In a briefing with analysts, Governor Ahmad firmly stated, “As of now, there is no plan to enter into any debt restructuring. Absolutely no doubt about it. We are not considering any such plan, so there is no question of what will be the haircut..”
His comments came in response to Finance Minister Dar’s announcement following the presentation of the FY2024 federal budget. Dar had hinted at a possible restructuring of bilateral debt, irrespective of the outcomes of the ongoing IMF review.
Ahmad specified that the lion’s share of the nation’s debt is bilateral and multilateral, and significant amounts of commercial debt have been cleared, with Eurobonds slated for payment when due.
Out of a total external repayment sum of $3.6 billion due this month, $0.4 billion has already been dealt with. $2.3 billion will be rolled over, with the remaining $0.9 billion requiring financing.
The total debt obligations for FY2024 are estimated to be around $23 billion, as per the SBP. This figure is expected to be split evenly across the fiscal year’s four quarters.
Ahmad revealed that the SBP is contemplating ways to fund this debt, with considerations hinging on the outcomes of the IMF review, among other factors.
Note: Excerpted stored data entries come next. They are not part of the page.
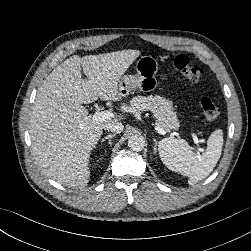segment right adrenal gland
Masks as SVG:
<instances>
[{
	"label": "right adrenal gland",
	"mask_w": 251,
	"mask_h": 251,
	"mask_svg": "<svg viewBox=\"0 0 251 251\" xmlns=\"http://www.w3.org/2000/svg\"><path fill=\"white\" fill-rule=\"evenodd\" d=\"M117 134L115 133V134H110V135H107L106 137H104L102 140H101V142H104V141H106V140H108V143L110 144V146H111V138H113V137H115Z\"/></svg>",
	"instance_id": "right-adrenal-gland-1"
}]
</instances>
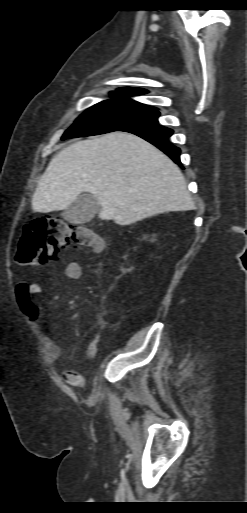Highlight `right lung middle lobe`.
<instances>
[{
	"instance_id": "right-lung-middle-lobe-1",
	"label": "right lung middle lobe",
	"mask_w": 247,
	"mask_h": 513,
	"mask_svg": "<svg viewBox=\"0 0 247 513\" xmlns=\"http://www.w3.org/2000/svg\"><path fill=\"white\" fill-rule=\"evenodd\" d=\"M125 94L132 95L128 92H111V95L120 97L102 101L87 109L65 131L61 140L120 131L126 126L159 116V111L154 107L125 97Z\"/></svg>"
}]
</instances>
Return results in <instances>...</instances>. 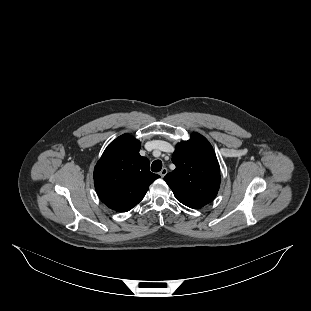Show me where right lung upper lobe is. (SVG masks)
I'll list each match as a JSON object with an SVG mask.
<instances>
[{"label": "right lung upper lobe", "mask_w": 311, "mask_h": 311, "mask_svg": "<svg viewBox=\"0 0 311 311\" xmlns=\"http://www.w3.org/2000/svg\"><path fill=\"white\" fill-rule=\"evenodd\" d=\"M141 144L128 134L112 141L94 169L101 201L118 212H127L145 196L160 176L149 171V160L139 154Z\"/></svg>", "instance_id": "obj_1"}]
</instances>
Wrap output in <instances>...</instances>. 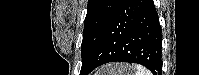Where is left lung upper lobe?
<instances>
[{"instance_id": "left-lung-upper-lobe-1", "label": "left lung upper lobe", "mask_w": 199, "mask_h": 75, "mask_svg": "<svg viewBox=\"0 0 199 75\" xmlns=\"http://www.w3.org/2000/svg\"><path fill=\"white\" fill-rule=\"evenodd\" d=\"M123 0H89L81 44L82 67L80 75L89 65L104 31Z\"/></svg>"}]
</instances>
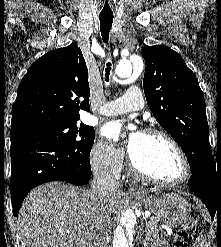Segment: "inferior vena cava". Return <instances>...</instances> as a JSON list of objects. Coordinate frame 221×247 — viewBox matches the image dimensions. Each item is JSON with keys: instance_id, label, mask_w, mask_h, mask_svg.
<instances>
[{"instance_id": "1", "label": "inferior vena cava", "mask_w": 221, "mask_h": 247, "mask_svg": "<svg viewBox=\"0 0 221 247\" xmlns=\"http://www.w3.org/2000/svg\"><path fill=\"white\" fill-rule=\"evenodd\" d=\"M118 183L110 174L108 166L95 167L93 169V180L91 183L90 195L96 202L103 206L108 199L116 192ZM106 232L101 231L95 238V247H109L106 240Z\"/></svg>"}]
</instances>
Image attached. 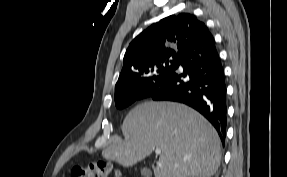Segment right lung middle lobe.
<instances>
[{
    "label": "right lung middle lobe",
    "instance_id": "right-lung-middle-lobe-1",
    "mask_svg": "<svg viewBox=\"0 0 287 177\" xmlns=\"http://www.w3.org/2000/svg\"><path fill=\"white\" fill-rule=\"evenodd\" d=\"M178 62L177 58L161 60L146 70L136 84L115 87L116 107L122 109L138 100L146 89L171 73Z\"/></svg>",
    "mask_w": 287,
    "mask_h": 177
}]
</instances>
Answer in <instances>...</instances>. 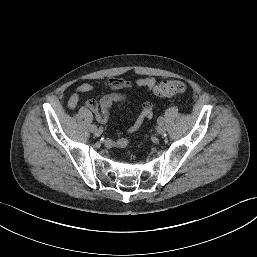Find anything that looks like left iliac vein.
I'll list each match as a JSON object with an SVG mask.
<instances>
[{"label": "left iliac vein", "instance_id": "left-iliac-vein-1", "mask_svg": "<svg viewBox=\"0 0 257 257\" xmlns=\"http://www.w3.org/2000/svg\"><path fill=\"white\" fill-rule=\"evenodd\" d=\"M166 132V127L164 124H159L157 126V133L163 135Z\"/></svg>", "mask_w": 257, "mask_h": 257}]
</instances>
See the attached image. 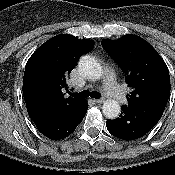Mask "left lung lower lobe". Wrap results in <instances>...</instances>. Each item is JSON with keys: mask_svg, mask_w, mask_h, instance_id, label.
<instances>
[{"mask_svg": "<svg viewBox=\"0 0 175 175\" xmlns=\"http://www.w3.org/2000/svg\"><path fill=\"white\" fill-rule=\"evenodd\" d=\"M165 107L146 105L134 109H124L119 117L107 120V129L115 137L132 140L149 132L160 120Z\"/></svg>", "mask_w": 175, "mask_h": 175, "instance_id": "0a47b994", "label": "left lung lower lobe"}]
</instances>
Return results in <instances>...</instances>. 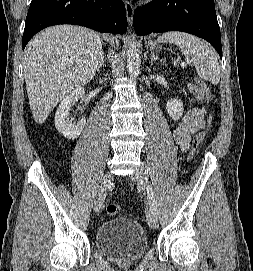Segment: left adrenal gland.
<instances>
[{"label":"left adrenal gland","mask_w":253,"mask_h":271,"mask_svg":"<svg viewBox=\"0 0 253 271\" xmlns=\"http://www.w3.org/2000/svg\"><path fill=\"white\" fill-rule=\"evenodd\" d=\"M153 61L162 62V59H160L157 55H155L154 51H151V63H153Z\"/></svg>","instance_id":"left-adrenal-gland-1"}]
</instances>
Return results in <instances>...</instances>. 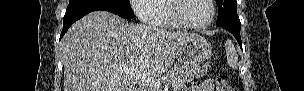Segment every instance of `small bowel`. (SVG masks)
Returning <instances> with one entry per match:
<instances>
[{"label": "small bowel", "mask_w": 304, "mask_h": 91, "mask_svg": "<svg viewBox=\"0 0 304 91\" xmlns=\"http://www.w3.org/2000/svg\"><path fill=\"white\" fill-rule=\"evenodd\" d=\"M211 90H212V81L210 80H205L187 89V91H211Z\"/></svg>", "instance_id": "1"}]
</instances>
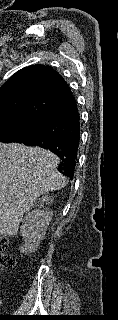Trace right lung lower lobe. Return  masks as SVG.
Segmentation results:
<instances>
[{
    "label": "right lung lower lobe",
    "mask_w": 118,
    "mask_h": 320,
    "mask_svg": "<svg viewBox=\"0 0 118 320\" xmlns=\"http://www.w3.org/2000/svg\"><path fill=\"white\" fill-rule=\"evenodd\" d=\"M79 120L77 103L73 98L53 112L40 132L32 134L20 143L37 145L57 154L64 162V174L72 176L80 138Z\"/></svg>",
    "instance_id": "obj_1"
}]
</instances>
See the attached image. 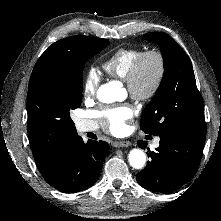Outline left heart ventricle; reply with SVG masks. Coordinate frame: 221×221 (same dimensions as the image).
Segmentation results:
<instances>
[{"instance_id": "left-heart-ventricle-1", "label": "left heart ventricle", "mask_w": 221, "mask_h": 221, "mask_svg": "<svg viewBox=\"0 0 221 221\" xmlns=\"http://www.w3.org/2000/svg\"><path fill=\"white\" fill-rule=\"evenodd\" d=\"M155 75H156L155 61L150 59L146 62L145 66H144L142 80H141L142 85L144 87L149 86L152 83V81L154 80Z\"/></svg>"}]
</instances>
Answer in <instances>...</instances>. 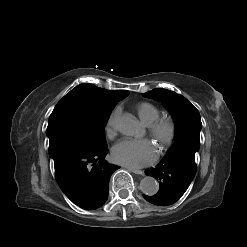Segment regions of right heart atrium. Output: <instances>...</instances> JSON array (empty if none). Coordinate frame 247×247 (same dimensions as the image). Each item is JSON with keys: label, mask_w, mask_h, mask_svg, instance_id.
<instances>
[{"label": "right heart atrium", "mask_w": 247, "mask_h": 247, "mask_svg": "<svg viewBox=\"0 0 247 247\" xmlns=\"http://www.w3.org/2000/svg\"><path fill=\"white\" fill-rule=\"evenodd\" d=\"M120 113V108L116 107L109 115L106 125H105V134L109 139L114 138L117 131V119Z\"/></svg>", "instance_id": "right-heart-atrium-1"}]
</instances>
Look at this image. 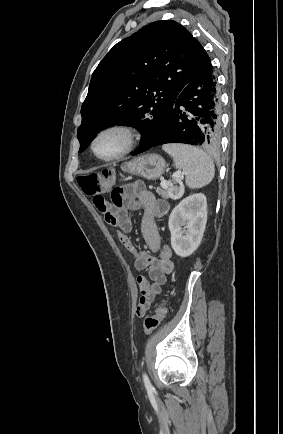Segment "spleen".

The Governor expressed optimism about ongoing discussions with the IMF and expects a conclusion soon.
Further, the SBP Governor estimated that the government would receive a transfer of Rs1 trillion in FY2024, profits earned by the SBP after withholding a specified portion.
Predicting the current account deficit (CAD) for FY2023 to cap at around $3.5 billion (or, at worst, $4 billion), he attributed the expected figures to policy-induced import restrictions and the available liquidity from exports and remittances. The CAD for FY2024 is also projected to stay under the $4 billion mark.
Ahmad also mentioned that the timing for the issuance of Eurobond would be dictated by the government, considering market fundamentals and credit ratings.